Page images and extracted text
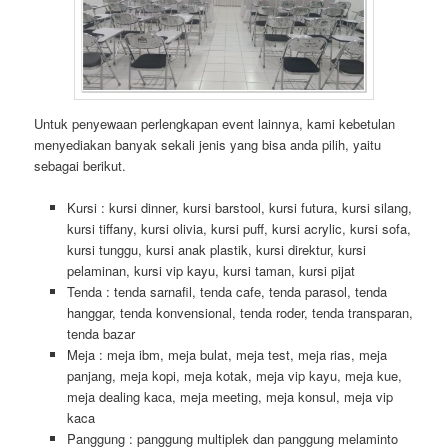
Untuk penyewaan perlengkapan event lainnya, kami kebetulan
menyediakan banyak sekali jenis yang bisa anda pilih, yaitu
sebagai berikut.
Kursi : kursi dinner, kursi barstool, kursi futura, kursi silang,
kursi tiffany, kursi olivia, kursi puff, kursi acrylic, kursi sofa,
kursi tunggu, kursi anak plastik, kursi direktur, kursi
pelaminan, kursi vip kayu, kursi taman, kursi pijat
Tenda : tenda sarnafil, tenda cafe, tenda parasol, tenda
hanggar, tenda konvensional, tenda roder, tenda transparan,
tenda bazar
Meja : meja ibm, meja bulat, meja test, meja rias, meja
panjang, meja kopi, meja kotak, meja vip kayu, meja kue,
meja dealing kaca, meja meeting, meja konsul, meja vip
kaca
Panggung : panggung multiplek dan panggung melaminto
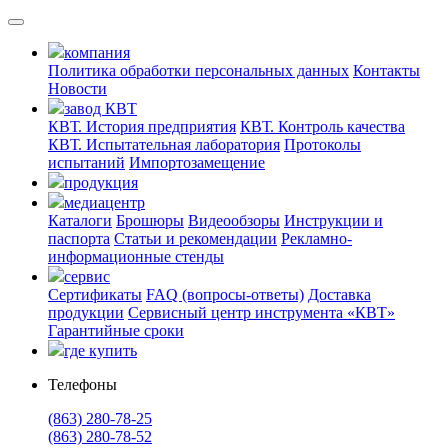
компания
Политика обработки персональных данных
Контакты
Новости
завод КВТ
КВТ. История предприятия
КВТ. Контроль качества
КВТ. Испытательная лаборатория
Протоколы
испытаний
Импортозамещение
продукция
медиацентр
Каталоги
Брошюры
Видеообзоры
Инструкции и
паспорта
Статьи и рекомендации
Рекламно-
информационные стенды
сервис
Сертификаты
FAQ (вопросы-ответы)
Доставка
продукции
Сервисный центр инструмента «КВТ»
Гарантийные сроки
где купить
Телефоны
(863) 280-78-25
(863) 280-78-52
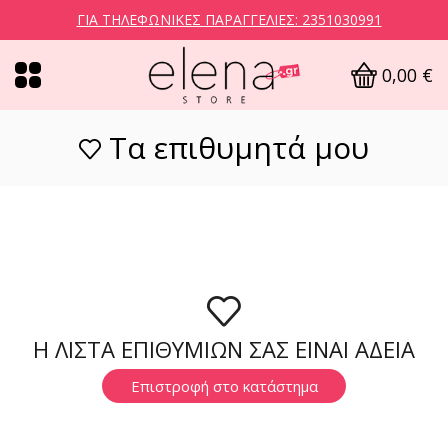
ΓΙΑ ΤΗΛΕΦΩΝΙΚΈΣ ΠΑΡΑΓΓΕΛΊΕΣ: 2351030991
0,00
€
Τα επιθυμητά μου
Η ΛΙΣΤΑ ΕΠΙΘΥΜΙΩΝ ΣΑΣ ΕΙΝΑΙ ΑΔΕΙΑ
Επιστροφή στο κατάστημα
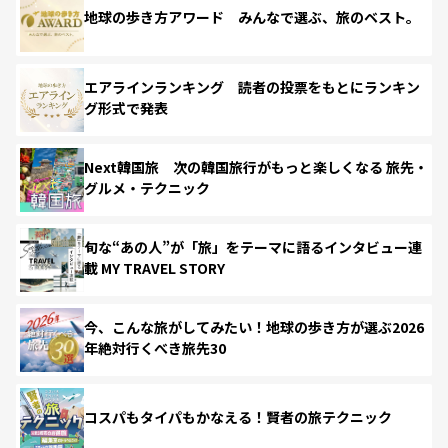
地球の歩き方アワード みんなで選ぶ、旅のベスト。
エアラインランキング 読者の投票をもとにランキン
グ形式で発表
Next韓国旅 次の韓国旅行がもっと楽しくなる 旅先・
グルメ・テクニック
旬な“あの人”が「旅」をテーマに語るインタビュー連
載 MY TRAVEL STORY
今、こんな旅がしてみたい！地球の歩き方が選ぶ2026
年絶対行くべき旅先30
コスパもタイパもかなえる！賢者の旅テクニック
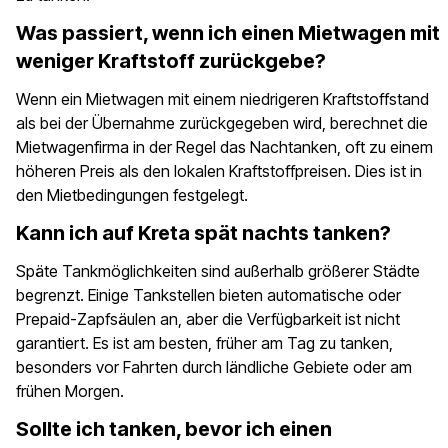
Was passiert, wenn ich einen Mietwagen mit
weniger Kraftstoff zurückgebe?
Wenn ein Mietwagen mit einem niedrigeren Kraftstoffstand
als bei der Übernahme zurückgegeben wird, berechnet die
Mietwagenfirma in der Regel das Nachtanken, oft zu einem
höheren Preis als den lokalen Kraftstoffpreisen. Dies ist in
den Mietbedingungen festgelegt.
Kann ich auf Kreta spät nachts tanken?
Späte Tankmöglichkeiten sind außerhalb größerer Städte
begrenzt. Einige Tankstellen bieten automatische oder
Prepaid-Zapfsäulen an, aber die Verfügbarkeit ist nicht
garantiert. Es ist am besten, früher am Tag zu tanken,
besonders vor Fahrten durch ländliche Gebiete oder am
frühen Morgen.
Sollte ich tanken, bevor ich einen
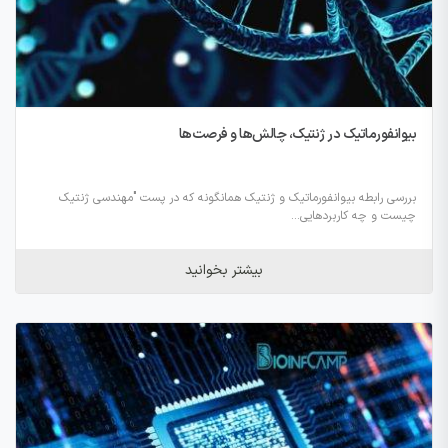
بیوانفورماتیک در ژنتیک، چالش‌ها و فرصت‌ها
بررسی رابطه بیوانفورماتیک و ژنتیک همانگونه که در پست "مهندسی ژنتیک
چیست و چه کاربردهایی...
بیشتر بخوانید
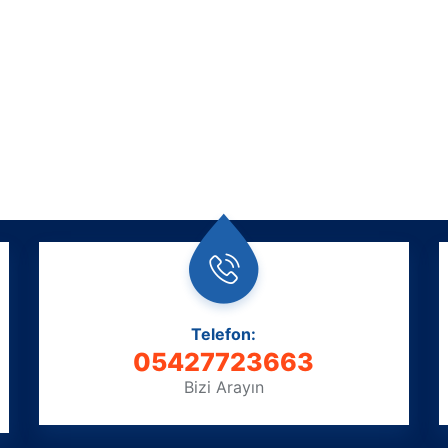
Telefon:
05427723663
Bizi Arayın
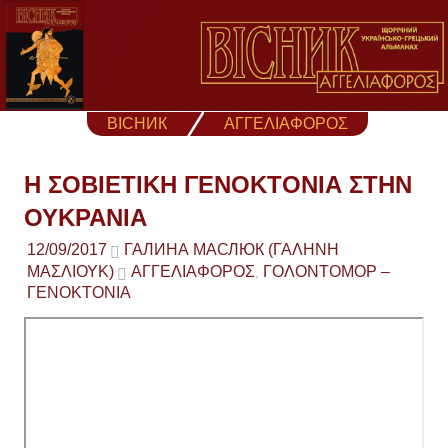
Skip
to
content
ВІСНИК
ΑΓΓΕΛΙΑΦΟΡΟΣ
Η ΣΟΒΙΕΤΙΚΗ ΓΕΝΟΚΤΟΝΙΑ ΣΤΗΝ
ΟΥΚΡΑΝΙΑ
12/09/2017
ГАЛИНА МАСЛЮК (ΓΑΛΉΝΗ
ΜΑΣΛΙΟΎΚ)
ΑΓΓΕΛΙΑΦΟΡΟΣ
ΓΟΛΟΝΤΟΜΟΡ –
,
ΓΕΝΟΚΤΟΝΙΑ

◆ PROBLEM REQUIREMENTS: What you hand back should match the entries above exactly, except that no picture appears.

◆ FINISHED TASK:
Untuk penyewaan perlengkapan event lainnya, kami kebetulan
menyediakan banyak sekali jenis yang bisa anda pilih, yaitu
sebagai berikut.
Kursi : kursi dinner, kursi barstool, kursi futura, kursi silang,
kursi tiffany, kursi olivia, kursi puff, kursi acrylic, kursi sofa,
kursi tunggu, kursi anak plastik, kursi direktur, kursi
pelaminan, kursi vip kayu, kursi taman, kursi pijat
Tenda : tenda sarnafil, tenda cafe, tenda parasol, tenda
hanggar, tenda konvensional, tenda roder, tenda transparan,
tenda bazar
Meja : meja ibm, meja bulat, meja test, meja rias, meja
panjang, meja kopi, meja kotak, meja vip kayu, meja kue,
meja dealing kaca, meja meeting, meja konsul, meja vip
kaca
Panggung : panggung multiplek dan panggung melaminto
компания
Политика обработки персональных данных
Контакты
Новости
завод КВТ
КВТ. История предприятия
КВТ. Контроль качества
КВТ. Испытательная лаборатория
Протоколы
испытаний
Импортозамещение
продукция
медиацентр
Каталоги
Брошюры
Видеообзоры
Инструкции и
паспорта
Статьи и рекомендации
Рекламно-
информационные стенды
сервис
Сертификаты
FAQ (вопросы-ответы)
Доставка
продукции
Сервисный центр инструмента «КВТ»
Гарантийные сроки
где купить
Телефоны
(863) 280-78-25
(863) 280-78-52
ΓΙΑ ΤΗΛΕΦΩΝΙΚΈΣ ΠΑΡΑΓΓΕΛΊΕΣ: 2351030991
0,00
€
Τα επιθυμητά μου
Η ΛΙΣΤΑ ΕΠΙΘΥΜΙΩΝ ΣΑΣ ΕΙΝΑΙ ΑΔΕΙΑ
Επιστροφή στο κατάστημα
地球の歩き方アワード みんなで選ぶ、旅のベスト。
エアラインランキング 読者の投票をもとにランキン
グ形式で発表
Next韓国旅 次の韓国旅行がもっと楽しくなる 旅先・
グルメ・テクニック
旬な“あの人”が「旅」をテーマに語るインタビュー連
載 MY TRAVEL STORY
今、こんな旅がしてみたい！地球の歩き方が選ぶ2026
年絶対行くべき旅先30
コスパもタイパもかなえる！賢者の旅テクニック
Was passiert, wenn ich einen Mietwagen mit
weniger Kraftstoff zurückgebe?
Wenn ein Mietwagen mit einem niedrigeren Kraftstoffstand
als bei der Übernahme zurückgegeben wird, berechnet die
Mietwagenfirma in der Regel das Nachtanken, oft zu einem
höheren Preis als den lokalen Kraftstoffpreisen. Dies ist in
den Mietbedingungen festgelegt.
Kann ich auf Kreta spät nachts tanken?
Späte Tankmöglichkeiten sind außerhalb größerer Städte
begrenzt. Einige Tankstellen bieten automatische oder
Prepaid-Zapfsäulen an, aber die Verfügbarkeit ist nicht
garantiert. Es ist am besten, früher am Tag zu tanken,
besonders vor Fahrten durch ländliche Gebiete oder am
frühen Morgen.
Sollte ich tanken, bevor ich einen
بیوانفورماتیک در ژنتیک، چالش‌ها و فرصت‌ها
بررسی رابطه بیوانفورماتیک و ژنتیک همانگونه که در پست "مهندسی ژنتیک
چیست و چه کاربردهایی...
بیشتر بخوانید
Telefon:
05427723663
Bizi Arayın
Skip
to
content
ВІСНИК
ΑΓΓΕΛΙΑΦΟΡΟΣ
Η ΣΟΒΙΕΤΙΚΗ ΓΕΝΟΚΤΟΝΙΑ ΣΤΗΝ
ΟΥΚΡΑΝΙΑ
12/09/2017
ГАЛИНА МАСЛЮК (ΓΑΛΉΝΗ
ΜΑΣΛΙΟΎΚ)
ΑΓΓΕΛΙΑΦΟΡΟΣ
ΓΟΛΟΝΤΟΜΟΡ –
,
ΓΕΝΟΚΤΟΝΙΑ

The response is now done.